Tapi mengingat dia memiliki apa yang Raikage-Sama gambarkan sebagai dojutsu yang disebut Mangekyou Sharingan, membuatnya tidak punya pilihan selain setuju.
Yugito Nii tidak tahu apa sebenarnya Mangekyou Sharingan, tapi itu pasti sesuatu yang sangat berharga bagi Kumo, mengingat Raikage-Sama mengirim mereka semua ke sini hanya untuk mengambilnya.
Tapi sebagai Jinchuriki yang sempurna, Yugito Nii jelas memandang rendah bocah Uchiha itu, tapi sekarang dia tidak yakin dengan pemikiran itu dan bergumam dengan terkejut, “Mungkinkah Uchiha Shinichi dan Hyuga Kuroto bertarung di sana?”
Seluruh titik penyergapan berada di bawah persepsinya dan dia tidak bisa merasakan salah satu dari mereka di sini, jadi hanya medan perang yang jauh yang berada di luar titik penyergapan, dan juga tempat di mana getaran itu berasal adalah tempat di mana keduanya mungkin bertarung. .
Tapi ini semakin membingungkannya, karena sejauh yang dia yakini; baik Uchiha Shinichi maupun Hyuga Kuroto seharusnya tidak mampu menyebabkan gerakan sebesar itu.
Bagaimanapun, dalam konsep Yugito Nii, hanya Jinchuriki dengan monster berekor mereka yang mampu membuat kerusakan medan skala besar seperti itu.

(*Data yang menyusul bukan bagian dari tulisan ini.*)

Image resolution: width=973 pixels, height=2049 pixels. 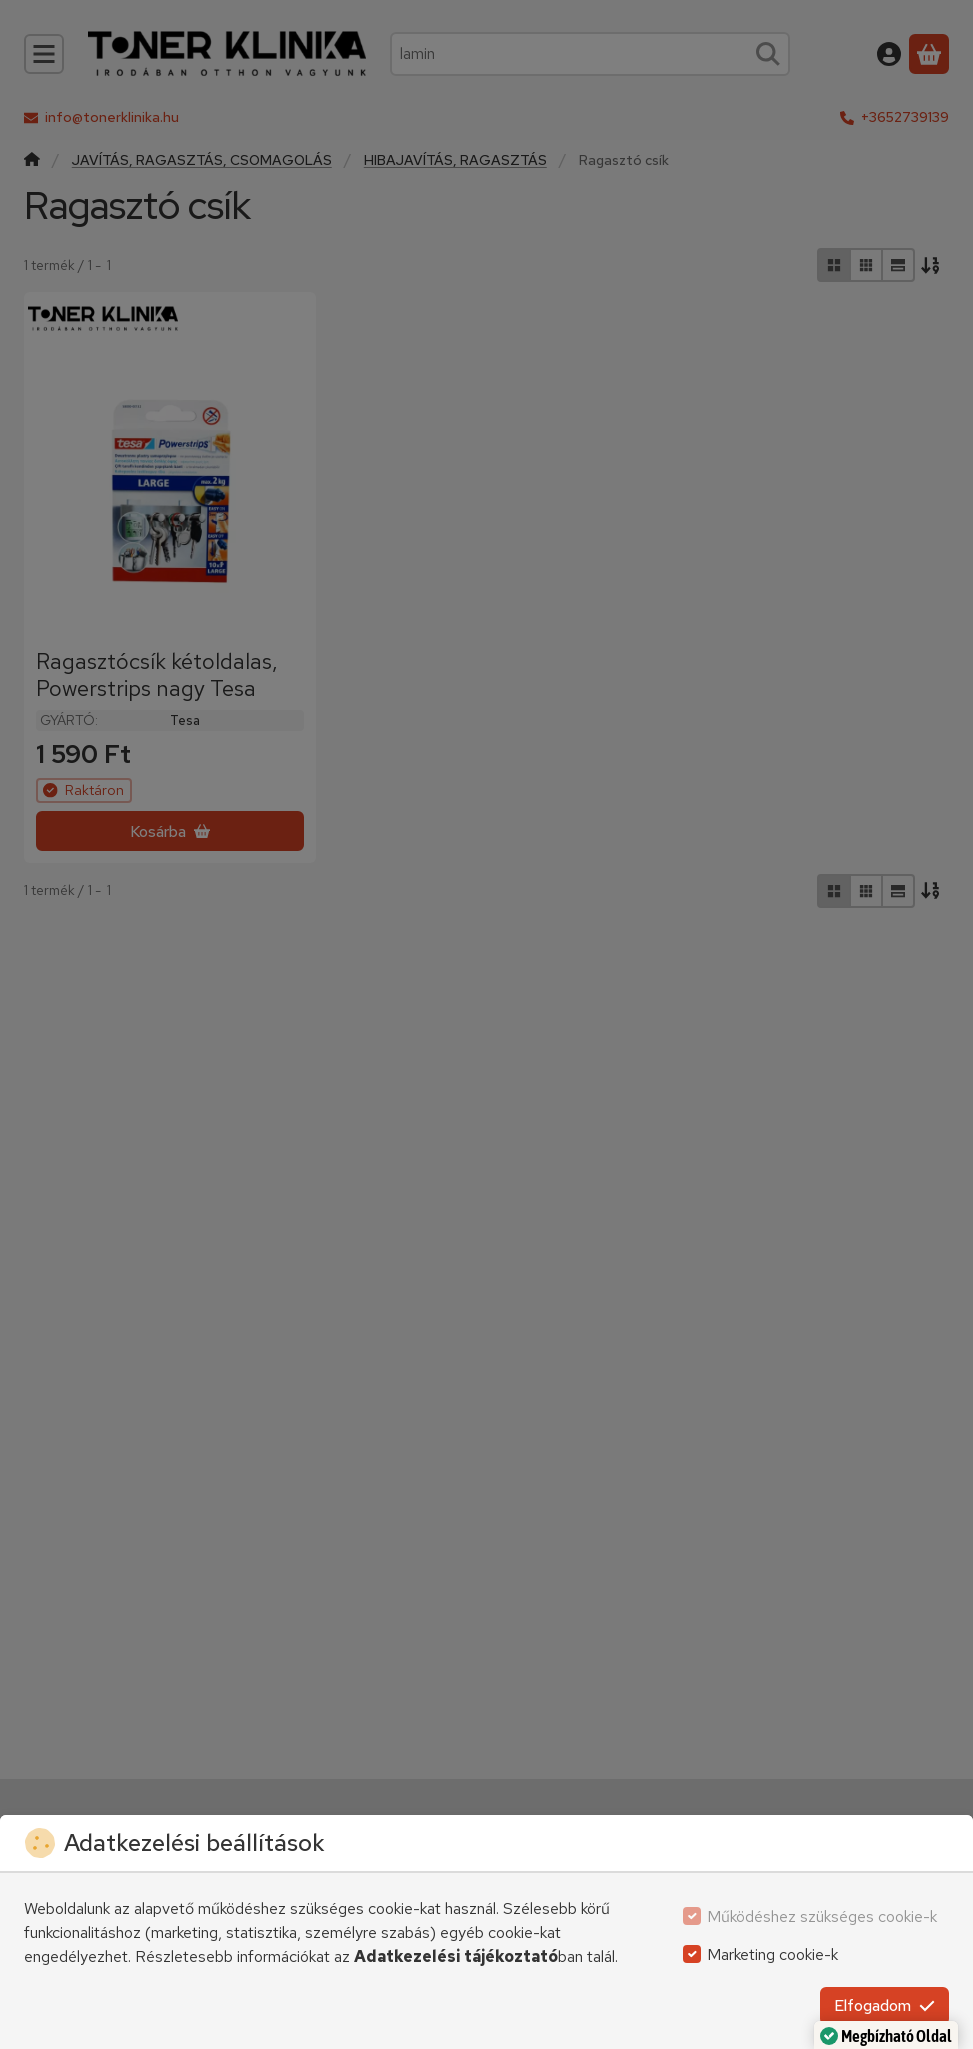 What do you see at coordinates (772, 1954) in the screenshot?
I see `Marketing cookie-k` at bounding box center [772, 1954].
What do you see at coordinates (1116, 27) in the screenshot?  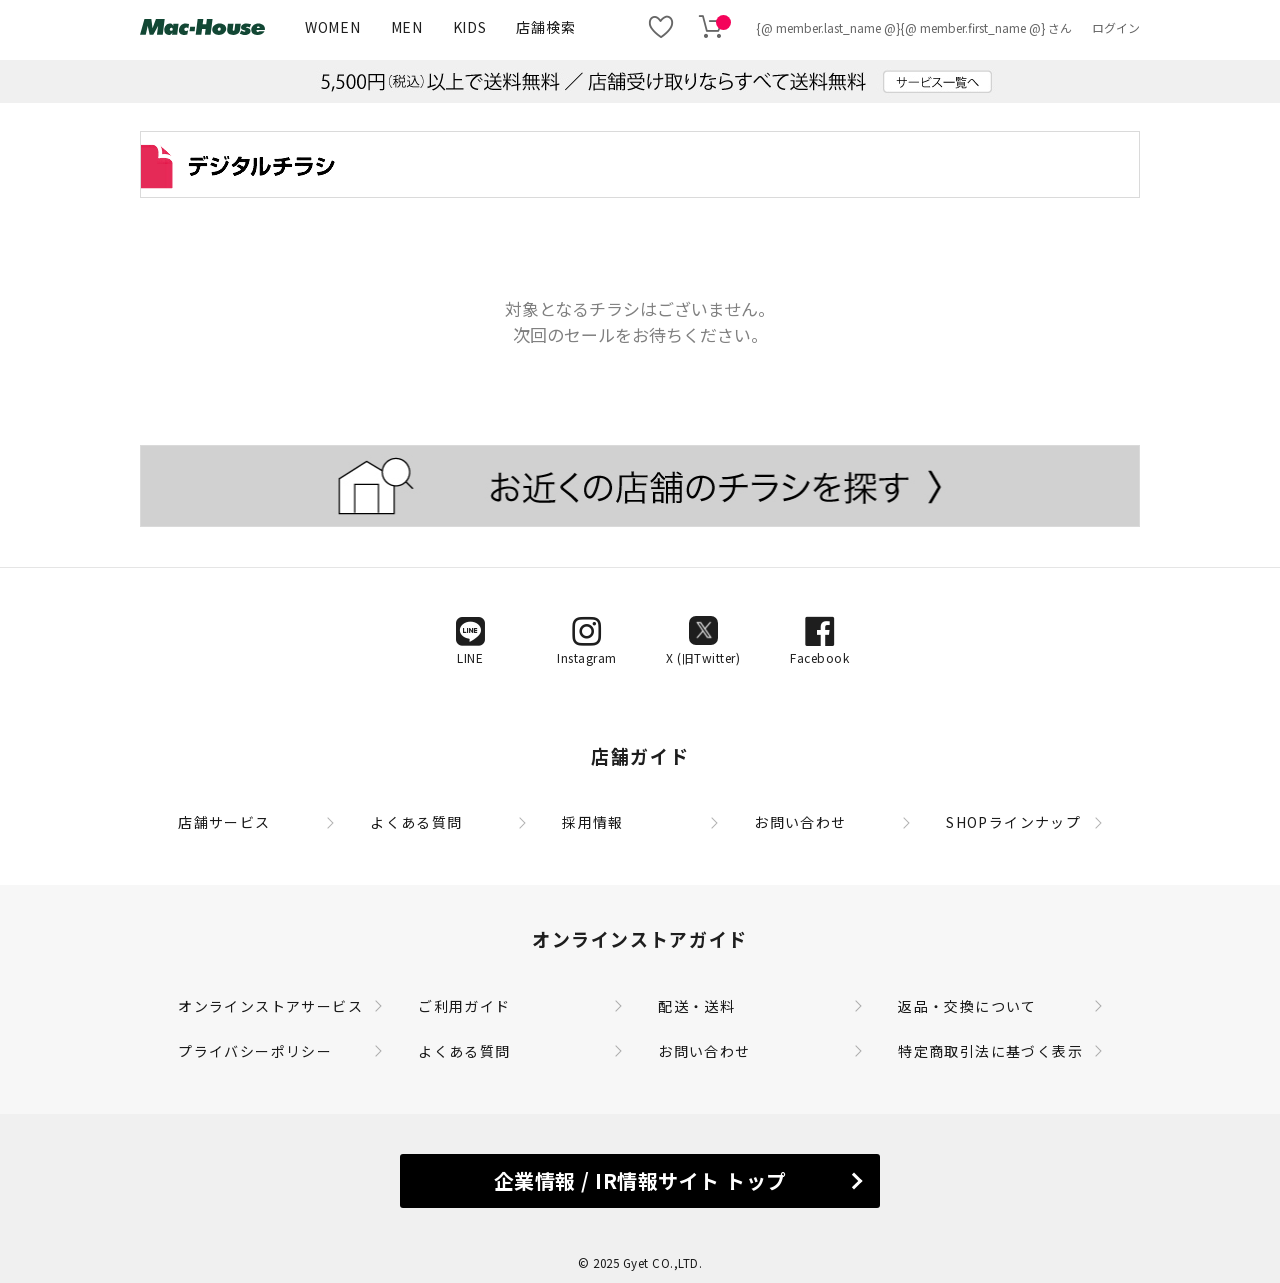 I see `ログイン` at bounding box center [1116, 27].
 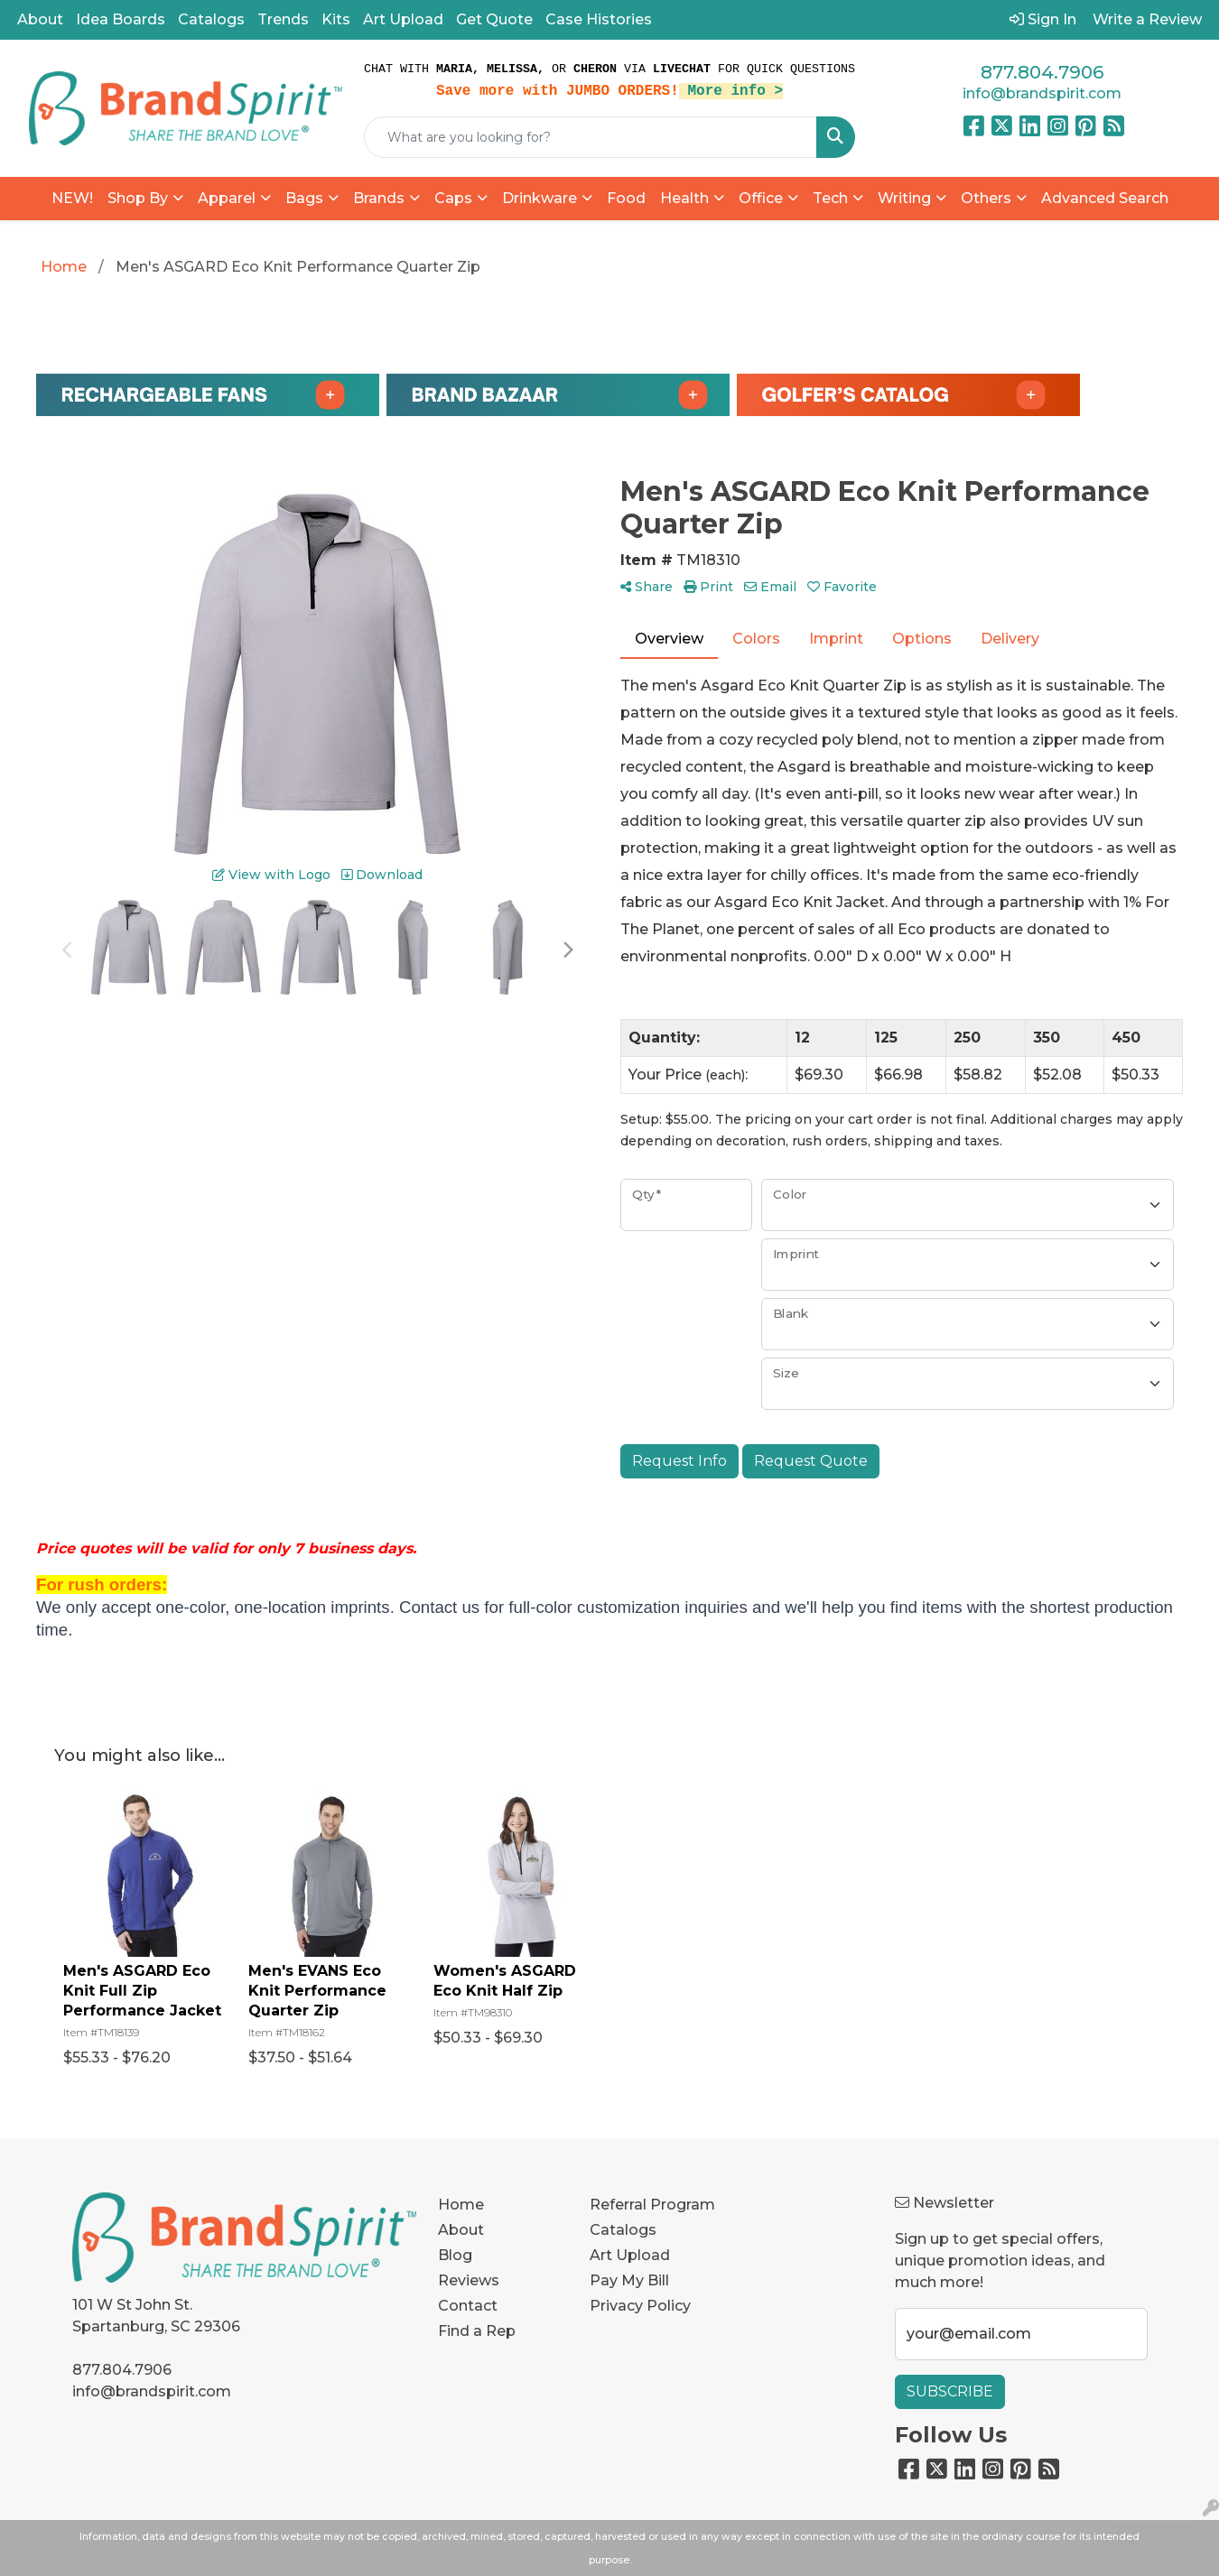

Melihat kebingungan Yugito Nii, Shisui mengeraskan pandangannya dan mengerti bahwa dia tidak bisa menunda lagi, memilih untuk percaya bahwa Kuroto-San pasti tidak akan membunuh Shinichi, Shisui memutuskan dirinya untuk mengurus Jinchuriki untuk menghindari kelanjutan Perang.
Setelah mengambil keputusan, Shisui mengaktifkan Mangekyou Sharingan
Segera setelah ini, Susanoo Zamrud-Hijau diproyeksikan dari tubuhnya!
Yugito Nii terkejut melihat pemandangan seperti itu dan segera mundur ke belakang, “A-apa itu? Tunggu, matanya terlihat berbeda dari Sharingan biasa, i-apakah itu Mangekyou Sharingan? A-apa itu berarti dia juga memiliki Mangekyou Sharingan?”
Ninja Kumo yang menyaksikan Susanoo Shisui semuanya dikuburkan oleh Kuroto di Lembah di Negeri Petir, jadi informasi akurat tentang Mangekyou Sharingan dan Susanoo Shisui tidak diketahui oleh kebanyakan orang.
Dan karena Shinichi tidak menjelaskan kemampuan Mangekyou Sharingan, jadi Yugito Nii tidak terlalu tahu apa itu Susanoo!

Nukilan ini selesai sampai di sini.